## Work instruction
Leave the pictures out and restate every line below exactly.

= = = = = = =

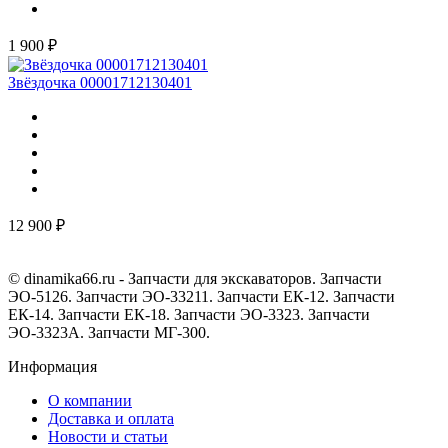
1 900 ₽
Звёздочка 00001712130401
12 900 ₽
© dinamika66.ru - Запчасти для экскаваторов. Запчасти
ЭО-5126. Запчасти ЭО-33211. Запчасти ЕК-12. Запчасти
ЕК-14. Запчасти ЕК-18. Запчасти ЭО-3323. Запчасти
ЭО-3323А. Запчасти МГ-300.
Информация
О компании
Доставка и оплата
Новости и статьи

= = = = = = =

## Written answer
1 900 ₽
Звёздочка 00001712130401
12 900 ₽
© dinamika66.ru - Запчасти для экскаваторов. Запчасти
ЭО-5126. Запчасти ЭО-33211. Запчасти ЕК-12. Запчасти
ЕК-14. Запчасти ЕК-18. Запчасти ЭО-3323. Запчасти
ЭО-3323А. Запчасти МГ-300.
Информация
О компании
Доставка и оплата
Новости и статьи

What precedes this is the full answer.